Less than 10 percent of the rice acreage in South Louisiana this year was planted in Clearfield, said Johnny Saichuk, LSU AgCenter rice specialist, one of the speakers and the chief organizer of the Nov. 15 meeting. Most farmers who used it were pleased with Clearfield and the drill-seeding system, Saichuk said.
Drill seeding offers many advantages over water seeding.
"It's a little cheaper," said Eric Webster, LSU AgCenter weed scientist and another speaker at the Nov. 15 session. "You don't need as much seed, and you get a more uniform, consistent stand."
Saichuk said the recommendation is to use 75-100 pounds of seed per acre for drill seeding, which is quite a bit less than the 100-150 pounds of seed per acre required for water seeding.
Drill seeding also offers more herbicide options.
"There are a wider variety of available herbicides to use in a drill-seeded system than in a water-seeded system," Saichuk said. "This way the farmer can choose the best herbicide for specific weed problems."

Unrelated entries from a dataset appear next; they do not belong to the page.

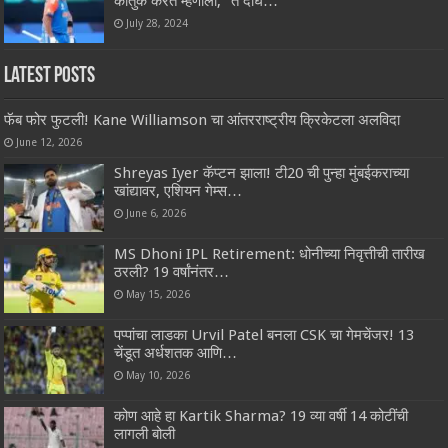
कौतुक करत म्हणाला, “ते दोघे…”
July 28, 2024
Latest Posts
फॅब फोर फुटली! Kane Williamson चा आंतरराष्ट्रीय क्रिकेटला अलविदा
June 12, 2026
Shreyas Iyer कॅप्टन झाला! टी20 ची पुन्हा मुंबईकराच्या
खांद्यावर, एशियन गेम्स…
June 6, 2026
MS Dhoni IPL Retirement: धोनीच्या निवृत्तीची तारीख
ठरली? 19 वर्षांनंतर…
May 15, 2026
पप्पांचा लाडका Urvil Patel बनला CSK चा गेमचेंजर! 13
चेंडूत अर्धशतक आणि…
May 10, 2026
कोण आहे हा Kartik Sharma? 19 व्या वर्षी 14 कोटींची
लागली बोली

For example, there are inexpensive herbicides that can be used in drill-seeded systems to control sprangletop, which is a weed that has gotten out of hand in South Louisiana's water-seeded systems, Webster said.
Drill seeding also helps with control of the No. 1 insect problem in South Louisiana rice - the rice water weevil.
"You can delay flooding when you drill seed," Saichuk said. "This keeps the weevils from multiplying."
Mike Stout, LSU AgCenter entomologist, will be featured on the program talking about insect management in drill-seeded rice.
Because flooding can be delayed, drill seeding uses less water than water seeding. Once the field has been drill seeded, it must be flushed with water to help the plants get started, but the fields don't have to be flooded until the plants are growing.
Saichuk said one farmer had to flush his drill-seeded field three times but still used less water on that field than a nearby field he had water seeded.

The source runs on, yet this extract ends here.